--- Entries shown Enclosed Below ---
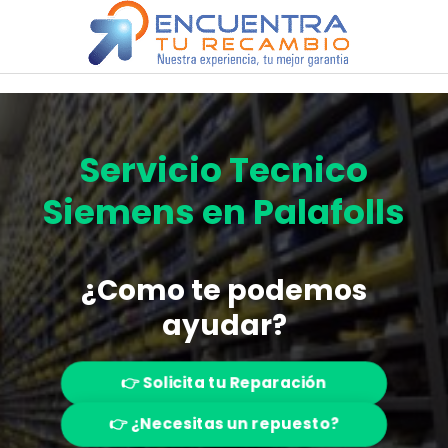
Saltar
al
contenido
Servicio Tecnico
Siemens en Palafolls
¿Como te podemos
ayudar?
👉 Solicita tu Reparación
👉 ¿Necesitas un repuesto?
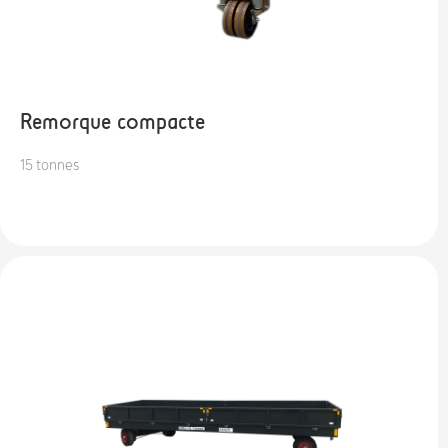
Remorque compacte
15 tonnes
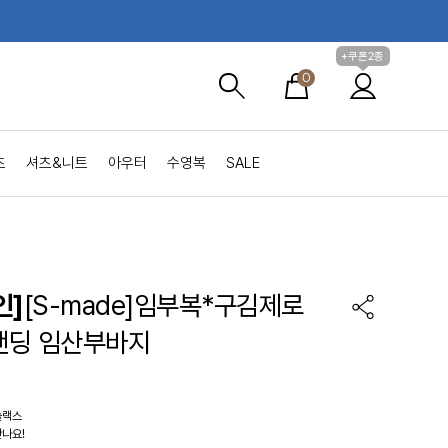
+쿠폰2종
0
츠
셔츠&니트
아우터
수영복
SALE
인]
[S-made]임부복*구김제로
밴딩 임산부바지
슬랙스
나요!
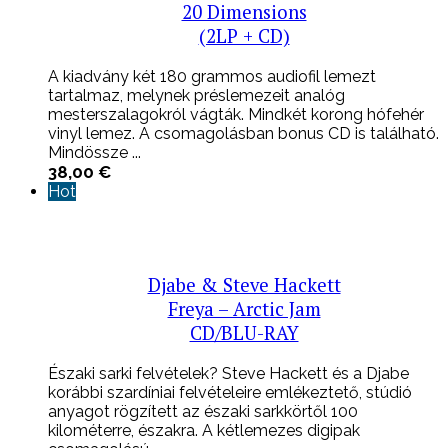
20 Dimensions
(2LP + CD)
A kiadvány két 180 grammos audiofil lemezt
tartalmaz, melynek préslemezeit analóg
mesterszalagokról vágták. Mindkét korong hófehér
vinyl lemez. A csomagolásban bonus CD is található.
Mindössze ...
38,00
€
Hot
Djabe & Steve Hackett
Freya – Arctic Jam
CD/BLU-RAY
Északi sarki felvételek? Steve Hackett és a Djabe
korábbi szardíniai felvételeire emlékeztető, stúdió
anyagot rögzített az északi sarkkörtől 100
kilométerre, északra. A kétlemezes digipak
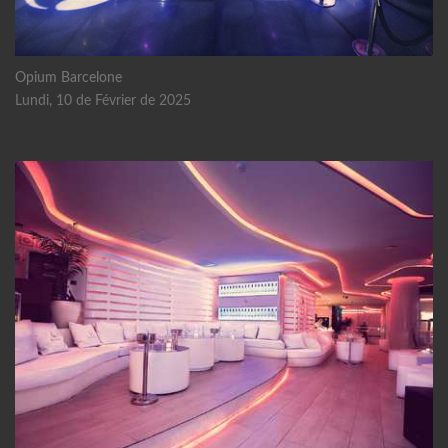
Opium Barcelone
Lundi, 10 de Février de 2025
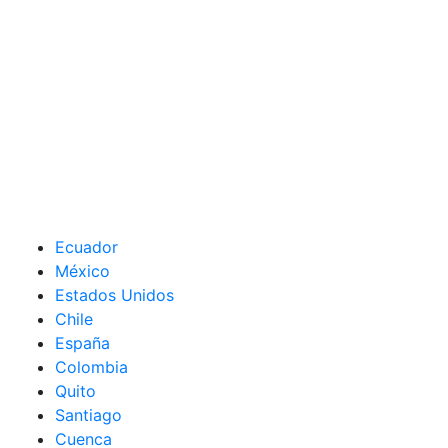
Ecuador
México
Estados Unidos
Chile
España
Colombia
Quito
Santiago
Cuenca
--- End of Enclosed Entries shown ---
--- Entries shown Enclosed Below ---
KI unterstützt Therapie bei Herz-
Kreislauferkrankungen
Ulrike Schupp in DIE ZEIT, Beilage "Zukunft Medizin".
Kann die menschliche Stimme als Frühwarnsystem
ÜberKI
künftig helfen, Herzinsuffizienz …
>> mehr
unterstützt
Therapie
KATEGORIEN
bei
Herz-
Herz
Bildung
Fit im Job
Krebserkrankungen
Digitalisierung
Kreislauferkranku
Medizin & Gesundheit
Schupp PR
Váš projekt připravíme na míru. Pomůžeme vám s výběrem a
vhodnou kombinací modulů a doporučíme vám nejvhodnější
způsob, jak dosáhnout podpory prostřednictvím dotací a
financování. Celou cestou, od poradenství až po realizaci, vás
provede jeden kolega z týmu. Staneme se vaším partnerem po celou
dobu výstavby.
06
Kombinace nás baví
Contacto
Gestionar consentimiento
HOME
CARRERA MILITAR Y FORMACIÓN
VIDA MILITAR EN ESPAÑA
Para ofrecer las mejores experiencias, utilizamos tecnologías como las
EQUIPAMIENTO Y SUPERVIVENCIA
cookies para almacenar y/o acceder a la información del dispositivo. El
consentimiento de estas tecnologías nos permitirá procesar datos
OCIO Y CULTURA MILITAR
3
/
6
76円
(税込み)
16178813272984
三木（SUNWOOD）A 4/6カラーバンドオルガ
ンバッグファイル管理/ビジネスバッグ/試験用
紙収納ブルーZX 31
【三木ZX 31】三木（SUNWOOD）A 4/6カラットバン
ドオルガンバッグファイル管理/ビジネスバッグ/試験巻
--- End of Enclosed Entries shown ---
The output should be exactly the lines above from the line containing "16178813272984" to the line containing "ドオルガンバッグファイル管理/ビジネスバッグ/試験巻", inclusive, with no other lines.

Worked solution -
16178813272984
三木（SUNWOOD）A 4/6カラーバンドオルガ
ンバッグファイル管理/ビジネスバッグ/試験用
紙収納ブルーZX 31
【三木ZX 31】三木（SUNWOOD）A 4/6カラットバン
ドオルガンバッグファイル管理/ビジネスバッグ/試験巻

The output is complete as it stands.